In week 12, due to the overall low scores of Common lobby and stairwell, they were given half a day to redo the space, along with other adjustments for the final week.

Teams' progress through the competition
|  |  | Teams |  |  |  | Guests |
| Stacy & Adam | Lisa & Ribz | Ethan & Sam | Sophia & Mikaere | Amy & Stu |
| Week | Rooms | Scores (cash spend) |  |  |  |  |  |  |  |  |  |  |  |  |  |  |  |
| 1 | Guest bedroom | 13 ($13,701.02) | 9.5 ($11,252.26) | 14 ($14,615.86) | 15 ($14,912.39) | — |
| 2 | Kids bedroom | 16 ($12,351.95) | 8 ($12,297.90) | 4 ($13,235.51) | 13 ($10,586.41) |
| 3 | Family bathroom | 0 ($15,296.02) | 0 ($17,133.99) | 3.5 ($16,089.83) | 17 ($25,161.37) | 18.5 ($21,695.04) |
| 4 | Master bedroom and ensuite | 23 ($33,611.27) | 29.5 ($27,199.24) | 6 ($33,882.10) | Disqualified ($31,417.07) | — |
| 5 | Rooms of Apartment 5 | 13 ($6,676.50) | 5 ($8,150.82) | 3 ($6,484.68) | 12.5 ($7,044.04) |
| 6 | Kitchen and dining | 18.5 ($24,382.58) | 17.5 ($24,931.70) | 16.5 ($29,365.21) | 13.5 ($19,908.57) |
| 7 | Living and media rooms | 17 ($36,732.76) | 16.5 ($20,786.18) | 16 ($20,490.51) | 12.5 ($16,600.43) |
| 8 | Entranceway, hallway and laundry | 20 ($36,497.89) | 11 ($18,241.27) | 12.5 ($20,365.72) | 7 Eliminated ($20,474.63) |
| 9 | Redo | 18 ($10,011.07) | 14.5 ($2,731.25) | 13 ($6,942.18) | 19 ($8,545.59) |
| 10 | Outdoor terraces | 17.5 ($20,918.96) | 14.5 ($6,605.47) | 12.5 ($3,857.47) | 15.5 ($10,326.56) |
| 11 | Common lobby and stairwell | 8.5 ($7,615.64) | 4 ($8,109.75) | 4 ($9,006.41) | 11.5 ($11,825.05) |
| 12 | Redo Week 2 | N/A |  |  |  |

== Auction results ==
Only Lisa & Ribz's unit was sold for $50,000 over the reserve price. Ethan & Sam's unit was sold at reserve price because they borrowed from Mark. Apartment 1 sold before the auction ended, Apartment 4 did not meet reserve on auction night. Due to the rule of the house having to be sold at auction night, which no longer reflects the true house market, Lisa and Ribz won an extra $100,000 for the most profit. Ethan & Sam won the People's Choice award: a new car.

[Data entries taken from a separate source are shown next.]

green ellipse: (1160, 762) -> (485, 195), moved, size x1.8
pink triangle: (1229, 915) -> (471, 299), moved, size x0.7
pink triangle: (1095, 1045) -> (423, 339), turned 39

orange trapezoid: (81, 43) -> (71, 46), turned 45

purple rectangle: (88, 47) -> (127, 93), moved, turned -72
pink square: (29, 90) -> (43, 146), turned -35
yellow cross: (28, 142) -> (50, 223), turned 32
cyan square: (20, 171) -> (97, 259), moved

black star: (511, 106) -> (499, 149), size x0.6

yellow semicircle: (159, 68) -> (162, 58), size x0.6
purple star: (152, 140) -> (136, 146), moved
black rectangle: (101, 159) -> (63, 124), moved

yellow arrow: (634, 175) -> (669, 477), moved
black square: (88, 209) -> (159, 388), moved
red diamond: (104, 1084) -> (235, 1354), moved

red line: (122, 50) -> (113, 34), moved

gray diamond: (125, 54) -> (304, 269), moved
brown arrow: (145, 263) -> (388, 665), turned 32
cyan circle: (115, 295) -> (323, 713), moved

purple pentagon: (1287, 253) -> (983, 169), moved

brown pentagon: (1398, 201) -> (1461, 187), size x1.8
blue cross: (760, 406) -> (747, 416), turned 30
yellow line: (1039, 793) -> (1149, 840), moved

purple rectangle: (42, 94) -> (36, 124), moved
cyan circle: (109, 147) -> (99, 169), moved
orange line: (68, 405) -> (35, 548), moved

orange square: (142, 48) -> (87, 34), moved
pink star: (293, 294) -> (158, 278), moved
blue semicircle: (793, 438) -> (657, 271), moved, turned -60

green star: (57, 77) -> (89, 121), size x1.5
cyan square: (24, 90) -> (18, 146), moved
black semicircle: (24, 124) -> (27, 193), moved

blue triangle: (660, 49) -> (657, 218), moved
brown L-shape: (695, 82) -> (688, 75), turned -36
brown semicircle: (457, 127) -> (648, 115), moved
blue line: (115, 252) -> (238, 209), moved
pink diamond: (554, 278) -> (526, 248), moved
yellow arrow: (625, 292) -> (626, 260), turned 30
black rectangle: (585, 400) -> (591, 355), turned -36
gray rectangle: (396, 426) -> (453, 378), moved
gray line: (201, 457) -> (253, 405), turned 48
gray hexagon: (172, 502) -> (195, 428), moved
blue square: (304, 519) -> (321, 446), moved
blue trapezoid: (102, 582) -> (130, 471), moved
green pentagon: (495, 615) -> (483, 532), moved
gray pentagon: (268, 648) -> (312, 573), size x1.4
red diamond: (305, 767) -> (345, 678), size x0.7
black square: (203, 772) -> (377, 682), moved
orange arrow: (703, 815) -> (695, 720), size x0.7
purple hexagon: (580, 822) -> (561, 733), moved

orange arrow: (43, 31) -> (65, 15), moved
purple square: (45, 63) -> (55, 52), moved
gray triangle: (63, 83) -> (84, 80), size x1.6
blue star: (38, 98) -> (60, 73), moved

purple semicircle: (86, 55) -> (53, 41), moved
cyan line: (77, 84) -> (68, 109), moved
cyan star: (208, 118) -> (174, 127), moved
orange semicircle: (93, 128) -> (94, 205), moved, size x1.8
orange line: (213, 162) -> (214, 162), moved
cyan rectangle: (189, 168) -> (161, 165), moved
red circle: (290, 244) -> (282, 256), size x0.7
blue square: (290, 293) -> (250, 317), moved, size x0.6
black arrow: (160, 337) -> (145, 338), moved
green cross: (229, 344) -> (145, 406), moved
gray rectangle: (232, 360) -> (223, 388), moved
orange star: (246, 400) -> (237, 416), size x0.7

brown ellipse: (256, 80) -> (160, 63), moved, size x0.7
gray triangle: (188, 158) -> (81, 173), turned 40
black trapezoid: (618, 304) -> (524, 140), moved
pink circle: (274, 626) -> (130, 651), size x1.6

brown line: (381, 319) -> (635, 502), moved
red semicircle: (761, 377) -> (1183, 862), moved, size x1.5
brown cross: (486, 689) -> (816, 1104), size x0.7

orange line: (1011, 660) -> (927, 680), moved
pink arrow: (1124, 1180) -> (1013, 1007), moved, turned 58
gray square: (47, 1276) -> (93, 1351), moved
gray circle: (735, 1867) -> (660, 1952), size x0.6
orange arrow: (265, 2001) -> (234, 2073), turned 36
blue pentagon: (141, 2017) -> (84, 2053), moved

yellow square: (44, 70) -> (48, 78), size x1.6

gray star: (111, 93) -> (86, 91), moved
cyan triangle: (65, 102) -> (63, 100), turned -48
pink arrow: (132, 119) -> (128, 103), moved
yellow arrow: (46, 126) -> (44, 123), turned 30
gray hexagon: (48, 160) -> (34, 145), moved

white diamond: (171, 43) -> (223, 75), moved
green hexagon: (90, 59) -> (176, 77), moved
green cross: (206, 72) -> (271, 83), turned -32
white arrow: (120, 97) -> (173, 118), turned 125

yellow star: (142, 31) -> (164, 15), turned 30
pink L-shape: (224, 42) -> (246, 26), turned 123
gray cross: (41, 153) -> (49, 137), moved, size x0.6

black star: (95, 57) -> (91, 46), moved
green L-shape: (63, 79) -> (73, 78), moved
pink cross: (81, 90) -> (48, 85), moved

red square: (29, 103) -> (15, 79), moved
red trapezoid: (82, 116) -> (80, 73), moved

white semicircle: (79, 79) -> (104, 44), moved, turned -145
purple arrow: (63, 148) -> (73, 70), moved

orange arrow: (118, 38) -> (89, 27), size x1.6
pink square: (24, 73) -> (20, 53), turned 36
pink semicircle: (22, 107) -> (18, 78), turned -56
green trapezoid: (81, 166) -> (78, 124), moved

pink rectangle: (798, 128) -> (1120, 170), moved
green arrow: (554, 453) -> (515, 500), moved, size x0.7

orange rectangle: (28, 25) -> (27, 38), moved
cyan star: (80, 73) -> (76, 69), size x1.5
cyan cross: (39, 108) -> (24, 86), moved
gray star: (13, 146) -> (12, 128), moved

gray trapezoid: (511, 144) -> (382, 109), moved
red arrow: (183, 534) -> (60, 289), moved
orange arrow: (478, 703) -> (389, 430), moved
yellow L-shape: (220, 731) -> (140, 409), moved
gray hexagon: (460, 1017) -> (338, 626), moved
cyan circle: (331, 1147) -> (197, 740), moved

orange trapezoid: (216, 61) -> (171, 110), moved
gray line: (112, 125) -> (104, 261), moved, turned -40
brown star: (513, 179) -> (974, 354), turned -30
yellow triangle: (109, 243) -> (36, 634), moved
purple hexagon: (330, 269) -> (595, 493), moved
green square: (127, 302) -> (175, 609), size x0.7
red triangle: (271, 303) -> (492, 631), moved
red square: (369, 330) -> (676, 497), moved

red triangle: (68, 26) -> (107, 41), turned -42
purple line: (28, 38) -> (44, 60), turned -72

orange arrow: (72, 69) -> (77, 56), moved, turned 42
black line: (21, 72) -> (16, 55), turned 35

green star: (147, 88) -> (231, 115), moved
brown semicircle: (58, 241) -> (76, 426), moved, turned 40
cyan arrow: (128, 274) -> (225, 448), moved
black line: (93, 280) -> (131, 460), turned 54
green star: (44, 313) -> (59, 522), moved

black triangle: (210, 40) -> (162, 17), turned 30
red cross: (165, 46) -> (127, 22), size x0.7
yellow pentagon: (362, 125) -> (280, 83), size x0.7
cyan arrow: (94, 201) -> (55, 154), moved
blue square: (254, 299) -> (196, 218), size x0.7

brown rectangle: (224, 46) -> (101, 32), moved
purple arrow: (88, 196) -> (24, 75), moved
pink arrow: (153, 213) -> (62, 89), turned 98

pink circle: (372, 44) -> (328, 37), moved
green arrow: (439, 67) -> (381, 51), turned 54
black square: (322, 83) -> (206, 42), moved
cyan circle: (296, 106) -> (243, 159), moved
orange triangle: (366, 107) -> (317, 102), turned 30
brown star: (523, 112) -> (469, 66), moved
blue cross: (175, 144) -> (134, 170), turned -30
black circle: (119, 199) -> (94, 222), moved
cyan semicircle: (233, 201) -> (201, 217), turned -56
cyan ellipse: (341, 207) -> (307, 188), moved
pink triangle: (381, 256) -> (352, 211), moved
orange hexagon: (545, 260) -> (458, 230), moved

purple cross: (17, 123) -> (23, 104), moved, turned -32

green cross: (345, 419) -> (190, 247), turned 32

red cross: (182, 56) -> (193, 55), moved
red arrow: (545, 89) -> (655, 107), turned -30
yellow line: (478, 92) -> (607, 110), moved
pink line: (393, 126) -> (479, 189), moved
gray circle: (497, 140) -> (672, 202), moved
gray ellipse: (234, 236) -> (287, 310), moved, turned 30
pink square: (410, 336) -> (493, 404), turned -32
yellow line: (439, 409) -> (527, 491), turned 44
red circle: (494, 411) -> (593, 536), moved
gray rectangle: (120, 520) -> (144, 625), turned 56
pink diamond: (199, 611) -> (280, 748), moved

| Apt | Auction spot | Couple | Reserve | Auction Result | Profit | Total Winnings | Placing spot |
|---|---|---|---|---|---|---|---|
| 1 | 3 | Stacy & Adam | $1,480,000 | $1,480,000 (after auction) | $0 | $0 | 2nd |
| 2 | 1 | Lisa & Ribz | $1,290,000 | $1,340,000 | $50,000 | $150,000 | 1st |
| 3 | 2 | Ethan & Sam | $1,390,000 | $1,390,000 | $0 | $0 | 2nd |
| 4 | 4 | Sophia & Mikaere | >$1,600,000 | $1,550,000 (two weeks after auction) | $-50,000 | $0 | 4th |

The communal Apartment 5 failed to sell at a separate auction on 7 November 2019. It was finally sold on 19 December 2019 for between $850,000 and $900,000.